[Try it] Word for word, restate all the records; images are not part of the copy.

[Items from a data source]
'''

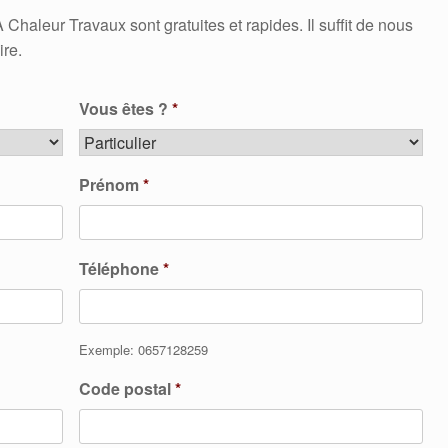
aleur Travaux sont gratuites et rapides. Il suffit de nous
ire.
Vous êtes ?
*
Prénom
*
Téléphone
*
Exemple: 0657128259
Code postal
*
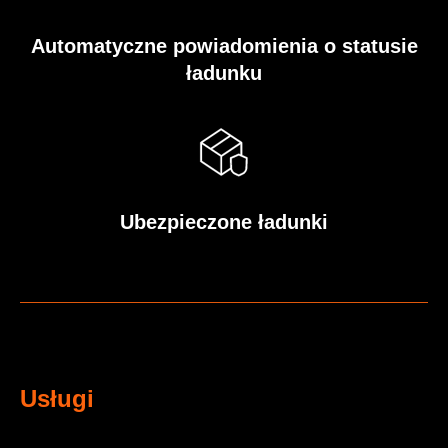
Automatyczne powiadomienia o statusie
ładunku
Ubezpieczone ładunki
Usługi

'''

[Result of this task]
aleur Travaux sont gratuites et rapides. Il suffit de nous
ire.
Vous êtes ?
*
Prénom
*
Téléphone
*
Exemple: 0657128259
Code postal
*
Automatyczne powiadomienia o statusie
ładunku
Ubezpieczone ładunki
Usługi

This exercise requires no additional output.